Search code examples
perlcharacter-encoding

Perl character encoding confusion


I have a multiline $string variable that contains UTF-8 csv. I open this string as a file for processing and print its contents.

open(my $fh, "<", \$string);
$/=undef;
say <$fh>;

With hexdump I see the text is UTF-8 (É is c3 89).

Now I read the string through Text::CSV.

my $csv = Text::CSV->new({ binary => 1, auto_diag => 1 });
my $line;
$csv->say(\*STDOUT, $line) while ($line = $csv->getline($fh));

É char has become c9 (Unicode?). If I print that to my console I'm getting instead of É.

I use perl 5.28.0.

Why is Text::CSV altering encoding and how to avoid it?

EDIT

I've made progress, thanks to @Gilles Quénot and @ikegami, and some trial and error.

What happened is that Text::CSV converted my strings into perl internal format.

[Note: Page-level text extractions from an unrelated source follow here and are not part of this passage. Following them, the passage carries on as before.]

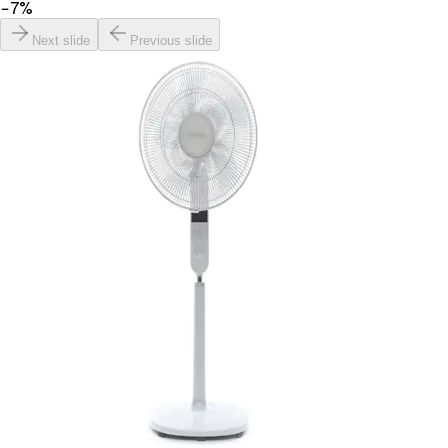
−
7
%
Next slide
Previous slide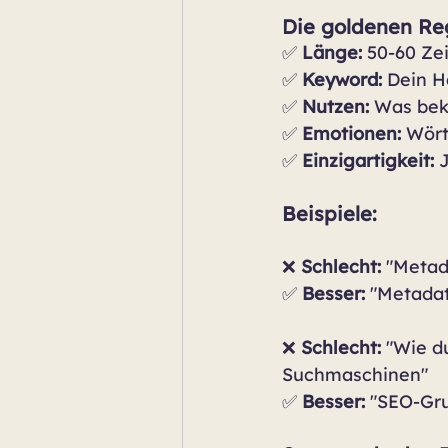
Die goldenen Reg
✅ 
Länge:
 50-60 Ze
✅ 
Keyword:
 Dein 
✅ 
Nutzen:
 Was beko
✅ 
Emotionen:
 Wört
✅ 
Einzigartigkeit:
 
Beispiele:
❌ 
Schlecht:
 "Meta
✅ 
Besser:
 "Metadat
❌ 
Schlecht:
 "Wie d
Suchmaschinen"
✅ 
Besser:
 "SEO-Gru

Strings in perl's internal format won't be output correctly to my utf8 terminal unless I use open ':std', ':encoding(UTF-8)';. This directive is apparently needed in my program main file only.

Another problem I had (absent from my example) was that I needed use utf8 in all source files to convert my program literals into perl internal format. Without it, comparisons such as "É" eq $some_var fail because the former will be utf8 (because of my editor saving to that format) and the latter will be in perl's internal format.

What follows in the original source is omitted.